The company has been around for more than 25 years, but jumped into making motocross replica bikes in 2004 with the Woody Woodpecker Honda kit featuring Ernesto Fonseca and Nathan Ramsey’s bikes. There palate has expanded since then and they make toys for many different teams now. Since they started making team replica bikes they’ve made models for riders such as Ricky Carmichael, Kevin Windham, Andrew Short, Davi Millsaps, Ryan Villopoto, and more.

I met with with Kenny Baba, who works in their Chino Hills office in California and has been with the company for 13 years. During that time Kenny has acquired quite the collection of their products throughout the years and has tons of jerseys and other motocross memorabilia—many of which are signed by the athletes themselves. He gave us a tour of his famous office and showcased many of their other products. You can check out the tour below.

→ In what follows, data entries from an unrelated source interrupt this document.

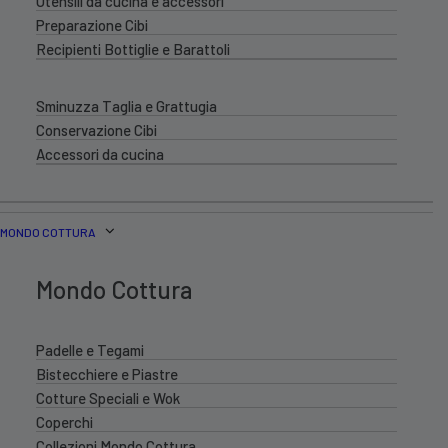
Utensili da cucina e accessori
Preparazione Cibi
Recipienti Bottiglie e Barattoli
Sminuzza Taglia e Grattugia
Conservazione Cibi
Accessori da cucina
MONDO COTTURA
Mondo Cottura
Padelle e Tegami
Bistecchiere e Piastre
Cotture Speciali e Wok
Coperchi
Collezioni Mondo Cottura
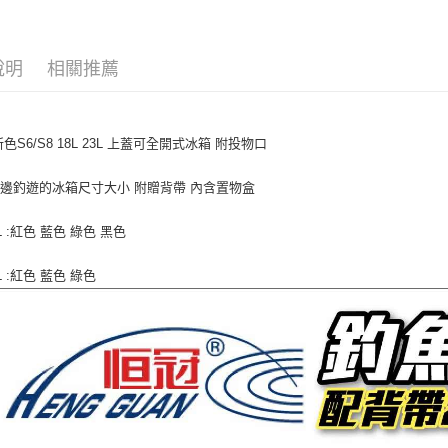
【注意事
／ATM／
大型宅配
1.本服務
※ 請注意
每筆NT$1
用戶於交
絡購買商品
說明
相關推薦
款買賣價
先享後付
離島一般
2.基於同
※ 交易是
資料（包
是否繳費成
每筆NT$2
用，由本
付客戶支
3.完整用
色S6/S8 18L 23L 上蓋可全開式冰箱 附投物口
貨到付款
【注意事
每筆NT$2
１．透過由
邊釣遊的冰箱尺寸大小 附贈背帶 內含置物盒
交易，需
求債權轉
8L :紅色 藍色 綠色 黑色
２．關於
https://aft
３．未成
3L :紅色 藍色 綠色
「AFTE
任。
４．使用「
即時審查
結果請求
５．嚴禁
形，恩沛
動。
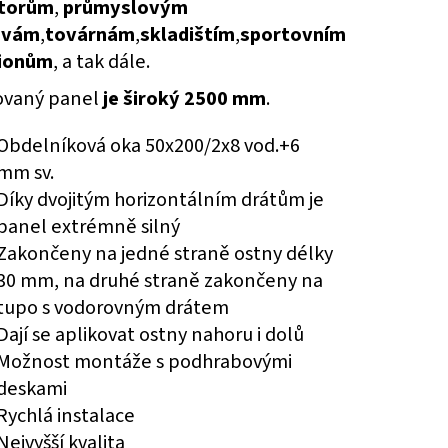
torům
,
průmyslovým
E SPODNÍM PLECHEM -
. 3600 MM V. 2000 MM
ovám
,
továrnám
,
skladištím
,
sportovním
ionům
, a tak dále.
ovaný panel
je široký 2500 mm
.
Obdelníková oka 50x200/2x8 vod.+6
mm sv.
Díky dvojitým horizontálním drátům je
panel extrémně silný
Zakončeny na jedné straně ostny délky
30 mm, na druhé straně zakončeny na
tupo s vodorovným drátem
Dají se aplikovat ostny nahoru i dolů
Možnost montáže s podhrabovými
deskami
Rychlá instalace
Nejvyšší kvalita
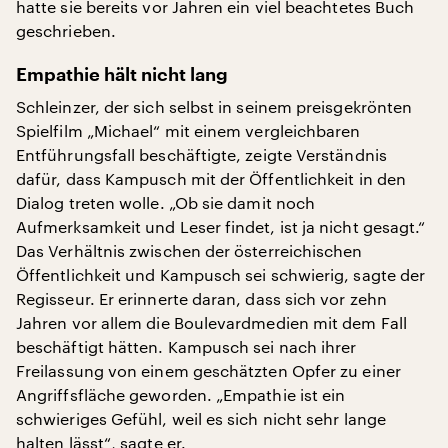
hatte sie bereits vor Jahren ein viel beachtetes Buch
geschrieben.
Empathie hält nicht lang
Schleinzer, der sich selbst in seinem preisgekrönten
Spielfilm „Michael“ mit einem vergleichbaren
Entführungsfall beschäftigte, zeigte Verständnis
dafür, dass Kampusch mit der Öffentlichkeit in den
Dialog treten wolle. „Ob sie damit noch
Aufmerksamkeit und Leser findet, ist ja nicht gesagt.“
Das Verhältnis zwischen der österreichischen
Öffentlichkeit und Kampusch sei schwierig, sagte der
Regisseur. Er erinnerte daran, dass sich vor zehn
Jahren vor allem die Boulevardmedien mit dem Fall
beschäftigt hätten. Kampusch sei nach ihrer
Freilassung von einem geschätzten Opfer zu einer
Angriffsfläche geworden. „Empathie ist ein
schwieriges Gefühl, weil es sich nicht sehr lange
halten lässt“, sagte er.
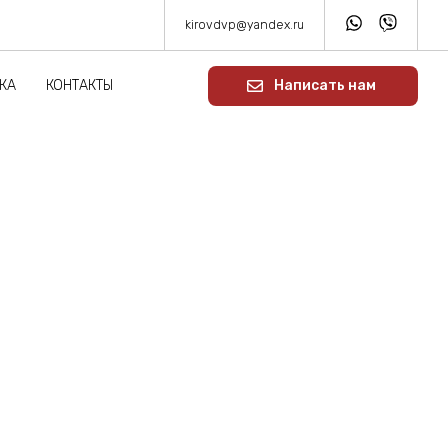
kirovdvp@yandex.ru
КА
КОНТАКТЫ
Написать нам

One difficulty New-Ray Toys faces is the involvement with energy drink companies. We all know that companies like Red Bull, Monster Energy, and Rockstar Energy fuel the motocross industry with the high dollar sponsorships they provide, but it gets tricky when it comes to toys. There are regulations in place that don’t allow energy drink companies to advertise directly to kids so this is a bit of a grey area when making a team bike whose title sponsor is an energy drink company.

Another difficulty New-Ray Toys faces is staying in sync with the athlete’s sponsors and manufacturer. A rider could be on one team one year and different one the next. There is about a six month turn around on the bikes after the designs have been approved, which can be a whole process within itself, so realistically it takes about nine to 12 months to complete a toy. Most graphic kits for the teams aren’t complete until December for the following year and of course the teams want the bikes to be ready to sell in January at supercross, but there are many steps in the process of getting the toys into kid’s hands. There are about 20 different pieces that go into these die cast motocross toys and since they manufacture each itemized part individually and then assemble them once all the parts are complete, it takes some time to go from A to Z. And with the motocross toys making up about a tenth of New-Ray Toy’s business, sometimes things can be delayed further as production schedules get re-arranged to meet demand. With their Hong Kong manufacturing facility employing roughly 4,000 employees, it speaks to the volume of other products they produce.

It was great getting an inside look at what goes into making these cool toys. You can expect to see Honda HRC bikes with Ken Roczen and Cole Seely, Eli Tomac’s Monster Energy Kawasaki, as well as a championship edition Red Bull KTM Ryan Dungey bike near the end of this year.